The `rmarkdown`, `bookdown`, and `quarto` packages provide an excellent
framework for combining your scripts with documentation. This entire
website is written with `quarto` and `knitr`.
### Embrace the Tidyverse
The _tidyverse_ describes a set of R packages developed around core principles
of tidy data. Tidy data principles are outlined in a 2014
[paper](http://dx.doi.org/10.18637/jss.v059.i10) published in the
_Journal of Statistical Software_. The key tenants of tidy data are:
1. Each variable forms a column.
2. Each observation forms a row.
3. Each type of observational unit forms a table.

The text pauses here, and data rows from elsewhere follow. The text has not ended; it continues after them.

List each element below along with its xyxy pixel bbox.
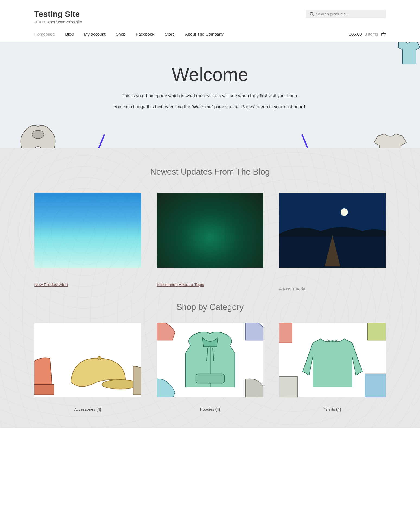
cart-link[interactable]: $85.00 3 items	[349, 32, 386, 37]
post-thumbnail	[157, 193, 263, 268]
category-card[interactable]: Accessories (4)	[34, 323, 141, 412]
hero-heading: Welcome	[0, 64, 420, 85]
blog-section-title: Newest Updates From The Blog	[34, 167, 386, 177]
nav-homepage[interactable]: Homepage	[34, 32, 55, 37]
blog-post-card[interactable]: A New Tutorial	[279, 193, 386, 291]
cart-count: 3 items	[365, 32, 378, 37]
svg-line-6	[302, 134, 323, 148]
category-name: Hoodies	[200, 407, 214, 412]
blog-section: Newest Updates From The Blog New Product…	[0, 148, 420, 428]
category-label: Tshirts (4)	[279, 407, 386, 412]
svg-point-10	[341, 208, 348, 216]
search-box[interactable]	[306, 10, 386, 18]
nav-shop[interactable]: Shop	[116, 32, 126, 37]
hoodie-illustration-icon	[16, 121, 60, 148]
category-thumbnail	[34, 323, 141, 397]
category-thumbnail	[279, 323, 386, 397]
hero-text-1: This is your homepage which is what most…	[0, 93, 420, 98]
hero-section: Welcome This is your homepage which is w…	[0, 42, 420, 148]
category-section-title: Shop by Category	[34, 302, 386, 312]
primary-nav: Homepage Blog My account Shop Facebook S…	[34, 32, 224, 37]
svg-line-4	[84, 134, 104, 148]
hero-text-2: You can change this text by editing the …	[0, 104, 420, 109]
post-title-link[interactable]: A New Tutorial	[279, 287, 386, 291]
search-icon	[310, 12, 314, 16]
nav-my-account[interactable]: My account	[84, 32, 105, 37]
category-card[interactable]: Hoodies (4)	[157, 323, 263, 412]
post-thumbnail	[34, 193, 141, 268]
annotation-arrow-left-icon	[79, 134, 109, 148]
nav-about[interactable]: About The Company	[185, 32, 224, 37]
category-count: (4)	[96, 407, 101, 412]
category-label: Accessories (4)	[34, 407, 141, 412]
nav-blog[interactable]: Blog	[65, 32, 74, 37]
annotation-arrow-right-icon	[298, 134, 328, 148]
cart-total: $85.00	[349, 32, 362, 37]
site-tagline: Just another WordPress site	[34, 20, 82, 24]
blog-post-card[interactable]: Information About a Topic	[157, 193, 263, 291]
svg-point-13	[97, 357, 101, 360]
svg-point-0	[310, 12, 313, 15]
category-count: (4)	[336, 407, 341, 412]
svg-line-1	[313, 15, 314, 16]
post-title-link[interactable]: Information About a Topic	[157, 282, 263, 287]
nav-store[interactable]: Store	[165, 32, 175, 37]
category-card[interactable]: Tshirts (4)	[279, 323, 386, 412]
category-thumbnail	[157, 323, 263, 397]
blog-post-card[interactable]: New Product Alert	[34, 193, 141, 291]
site-branding: Testing Site Just another WordPress site	[34, 10, 82, 24]
nav-facebook[interactable]: Facebook	[136, 32, 154, 37]
tshirt-gray-illustration-icon	[371, 132, 409, 148]
svg-rect-17	[196, 374, 224, 383]
svg-point-3	[32, 130, 44, 139]
svg-rect-11	[34, 384, 54, 395]
search-input[interactable]	[316, 12, 382, 16]
category-name: Tshirts	[324, 407, 335, 412]
category-label: Hoodies (4)	[157, 407, 263, 412]
category-name: Accessories	[74, 407, 95, 412]
basket-icon	[381, 32, 386, 36]
post-title-link[interactable]: New Product Alert	[34, 282, 141, 287]
category-count: (4)	[215, 407, 220, 412]
post-thumbnail	[279, 193, 386, 268]
site-title[interactable]: Testing Site	[34, 10, 82, 19]
tshirt-illustration-icon	[393, 42, 420, 67]
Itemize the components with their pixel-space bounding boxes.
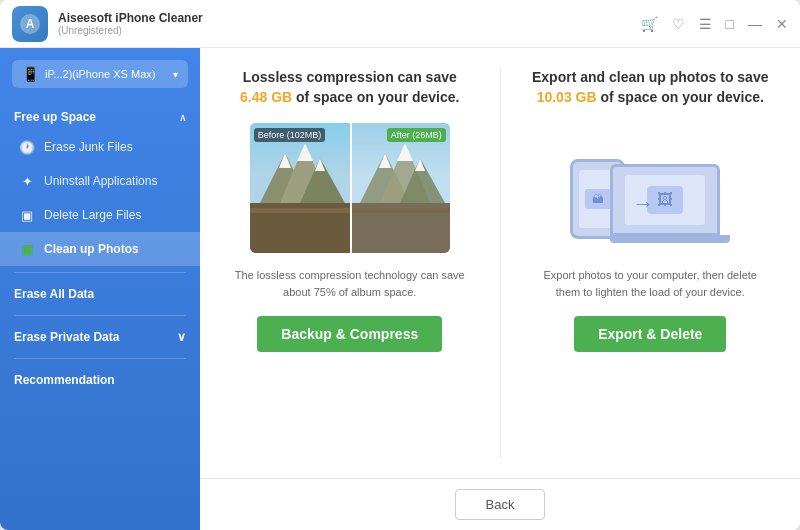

Location data from telemetry deployments often follows this type of structure ---
each location estimate is a row and the columns all represent variable
attributes associated with that location. Additionally, the location data
are usually organized into a single table. Behavior data, however, often
comes in a less structured format. Different behavior type data are sometimes
mixed within a single table and column headings do not consistently describe
the same variable (e.g. _Bin1_, _Bin2_, etc). There are valid reasons for
tag vendors and data providers to transmit the source data in this way, but the
structure is not conducive to analysis.
The `tidyverse` package is a wrapper for a number of separate packages that each
contribute to the tidy'ing of data. The `tidyr`, `dplyr`, `readr`, and `purrr`
packages are key components. In addition, the `lubridate` package (not included
in the `tidyverse` package) is especially useful for consistent manipulation
of date-time values. More information and documentation for the packages can be
found at the [tidyverse.org](http://tidyverse.org) website.
Please note, however, that use of the _tidyverse_ packages are **not** a
requirement or indication of _tidy data principles_. So called, _base R_ and
other approaches in the R community can support tidy data and extensive
use of _tidyverse_ packages can also result in very un-tidy data.
### Anticipate Errors & Trap Them
Use R's error trapping functions (`try()` and `tryCatch()`) in areas of your
code where you anticipate parsing errors or potential issues with convergence
or fit. The `purrr::safely()` function also provides a great service.